The WHOIS++ server can now handle *simple* centroid gathering and
referral generation (a la RFC 1913/1914).
Implemented version 2 requirements :-
5 - A separate tool, dup_urls.pl, has been written to identify
templates containing duplicate URLs.
6 - Attribute/value constraints (up to a maximum of three pairs) can
be added to the search form, and the style of searching (AND or OR)

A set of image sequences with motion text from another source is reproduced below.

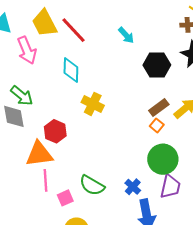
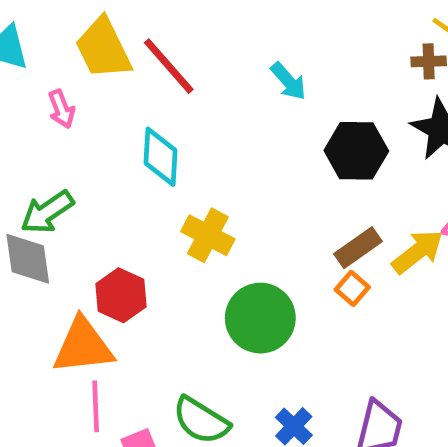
pink arrow: (27, 50) -> (61, 109), size x0.6
green arrow: (22, 96) -> (47, 212), turned 105
green circle: (163, 159) -> (260, 318), moved

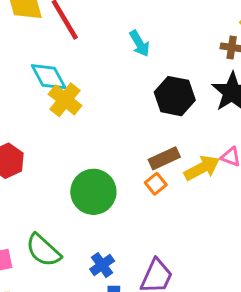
cyan diamond: (160, 157) -> (49, 77), turned -42
yellow cross: (208, 235) -> (65, 100), moved

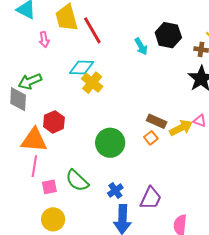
cyan diamond: (49, 77) -> (82, 67), turned -60
black hexagon: (175, 96) -> (168, 35), moved
brown rectangle: (164, 158) -> (157, 121), turned 48

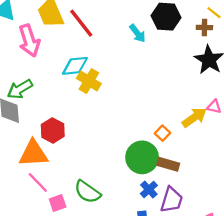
pink arrow: (44, 40) -> (29, 41), size x1.8
brown rectangle: (157, 121) -> (168, 164), moved
green circle: (110, 143) -> (142, 157), moved
pink line: (34, 166) -> (38, 182), turned -45
blue cross: (115, 191) -> (149, 190), moved

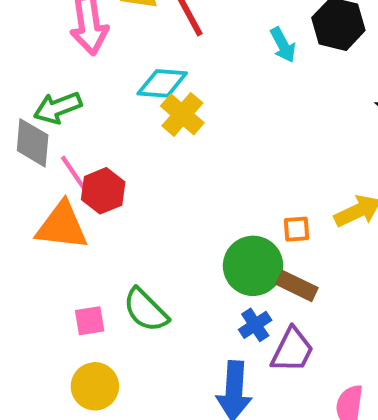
orange square: (162, 133) -> (297, 229), turned 32
pink line: (38, 182) -> (75, 175), moved

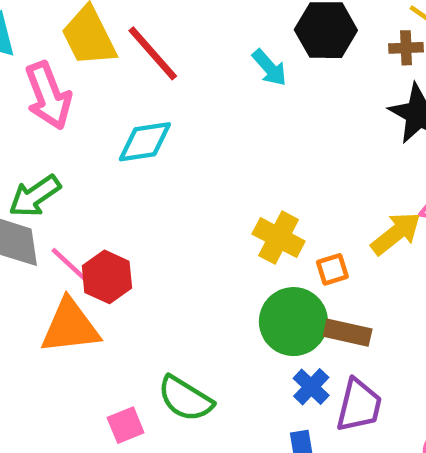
yellow cross: (182, 114) -> (279, 238), moved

can be selected using a form element. These can be hidden (e.g. to
hard wire a particular subject category), used with drop-down lists
(e.g. the HTML <SELECT> widget), and so on. It's also now possible to
have multiple search forms and select the one which is wanted using a
CGI parameter.
7 - It's now possible to have multiple HTML renderings of the search
results, using a CGI parameter to select the one to display. The
rendering of an individual template into HTML is now conditional, and
it's trivial to have a completely different way of rendering (for
instance) a particular type of object (e.g. document versus service
versus image), or to have different rendering rules depending on the
server the object was retrieved from in a centroid based search across
multiple servers.
8 - see 7!
11 - The addition of a specific country code to a record template
so that on can make browsable lists by country, using an attribute called
Organization-Country in the ORGANIZATION cluster, and the ISO country codes
as the format of entry.
12 - The addition of new default TRAINMAT template - outlined in
Appendix A of RFC 2007: Foster et al., Catalogue of Network Training
Materials, October 1996 <URL:http://ds.internic.net/rfc/rfc2007.txt>.
13 - Configuration documentation should be consolidated into an
Admin Guide to Configuration, including pseudo-HTML configuration features.
The individual documentation should be consolidated into a full admin
guide. Should be in different formats: RTF, PostScript, HTML and LaTeX.
14 - The should be a document explaining the logic behind the search
algorithm. This was asked for at the technical meeting.
15 - It has been noted that there is difficulty in working at the
UNIX command line level when the files are being manipulated are typically
owned by nobody. Some hints and tips covering strategies for
dealing with this using UNIX users/groups and ACLs where available
have been incorporated into the ROADS admin guide (actually done
for ROADS version 1).
16 - The Admin Guide now includes guidance on moving a test
installation to a live installation (actually done for ROADS version
1).
17 - The installer tool now explicitly refers to the WWW based
installation checker in the ROADS admin centre (actually done for
ROADS version 1).
18 - The installation can now pick up and use existing configuration
information - i.e. the lib/ROADS.pm file (actually done for ROADS
version 1).
27 - Each of the ROADS WWW based admin tools can now take an access
control list, indicating which HTTP authenticated users may use it.
32 - The sample templates shipped with the ROADS distribution now
contain a record-status attribute to record the stage which the
cataloguing process has gotten to.
33 - Records created by the template editor now contain the
attributes Record-Created-By-Date: and Record-Created-By-Email:
37 - A tool has been written which performs a WHOIS++ search and
returns a list of matching template handles. This may be used as
input to any of the other ROADS tools which operate on a list of
handles, e.g. to generate customised browsable lists.